The other two matters referred to, we think, were not subject to the objections made. The relation of the parties, appellant and Mary Owens, and his influence over her, the delivery by her to him of money she had made in prostitution, and the fact that he whipped her because she would not stay at home, or he wanted her to stay at home and make money, appear to have been admissible upon the issues raised. We have not been cited to any authorities to the contrary.

The proof that appellant made inquiry of officers who were watching the house of prostitution in which Mary Owens lived was, we think, legitimate. Nor can we agree with the soundness, of the proposition that the case should be reversed because the witness testified he had seen appellant, while at the house at which Mary Owens lived, kiss her, and that when appellant was arrested he was at the same house.

The objection to testimony that appellant struck Mary Owens, and received money from her on several occasions while she was living in the house mentioned, was, we think, not. objectionable. It seems to have been relevant to the issues involved.
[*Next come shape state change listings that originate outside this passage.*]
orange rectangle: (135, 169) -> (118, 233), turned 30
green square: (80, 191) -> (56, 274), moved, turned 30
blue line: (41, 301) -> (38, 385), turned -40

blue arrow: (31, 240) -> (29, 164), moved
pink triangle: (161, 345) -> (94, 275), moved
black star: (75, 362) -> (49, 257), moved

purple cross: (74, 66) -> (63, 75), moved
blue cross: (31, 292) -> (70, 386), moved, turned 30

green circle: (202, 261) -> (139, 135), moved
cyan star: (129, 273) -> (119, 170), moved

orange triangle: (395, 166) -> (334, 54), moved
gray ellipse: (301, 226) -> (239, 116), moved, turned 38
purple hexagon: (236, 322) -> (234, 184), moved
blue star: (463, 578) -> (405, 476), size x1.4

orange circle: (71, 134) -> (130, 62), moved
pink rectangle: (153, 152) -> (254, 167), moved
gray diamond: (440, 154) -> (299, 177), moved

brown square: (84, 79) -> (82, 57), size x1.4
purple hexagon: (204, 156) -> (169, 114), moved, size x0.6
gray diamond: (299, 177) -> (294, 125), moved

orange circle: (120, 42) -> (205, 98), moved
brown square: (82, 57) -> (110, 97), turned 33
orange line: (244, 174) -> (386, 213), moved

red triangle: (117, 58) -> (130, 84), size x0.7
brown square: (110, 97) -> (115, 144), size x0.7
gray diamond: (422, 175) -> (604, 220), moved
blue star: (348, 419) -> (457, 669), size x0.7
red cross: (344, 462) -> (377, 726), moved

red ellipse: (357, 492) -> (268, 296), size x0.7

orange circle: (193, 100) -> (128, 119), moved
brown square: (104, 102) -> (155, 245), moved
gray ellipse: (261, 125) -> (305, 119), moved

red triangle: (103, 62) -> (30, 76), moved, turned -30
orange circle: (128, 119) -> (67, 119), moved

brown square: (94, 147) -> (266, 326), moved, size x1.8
Complaint is made of proof that while Mary Owens was living at another house at No. 2515 Main street appellant had struck her because he did not get enough money from her, the contention being that it was immaterial and irrelevant, and did not support the allegation of the indictment, and was prejudicial and tended to establish another offense. The court, qualifying the bill declined to approve that part of it last mentioned; that is, he says there was no complaint that it tended to prove another offense. It does not seem to us that it does so. There is no particular house named in the indictment during the relation of appellant with Mary Owens. She lived, it seems, in more than one house at different times. His intimacy and relation and opportunity to control her were circumstances bearing upon the issues in the case. The fact that the court based his charge upon an inquiry of the jury as to whether or not appellant was guilty of inducing her to remain in a particular house at No. 2637 Main street does not, it occurs to us, show error in admitting the testimony complained of. In so far as striking her was another offense, it seems to have been admissible as part of the res gesfee, one of the means of inducing Mary Owens to remain in a house of prostitution.

Appellant requested special charges which were applicable to his defenses, and the refusal of which would not have been justified except for the fact that the trial court in its main charge to the jury embraced in an appropriate manner the same matters as those contained in appellant’s special charges.

We think the evidence was sufficient to sustain the conviction. The fact that the witness Mary Owens made some contradictory statements with reference to certain phases of the evidence went to the weight of her testimony, and is not available to sustain appellant’s contention that her evidence was as a matter of law destroyed thereby.

The motion for rehearing is overruled.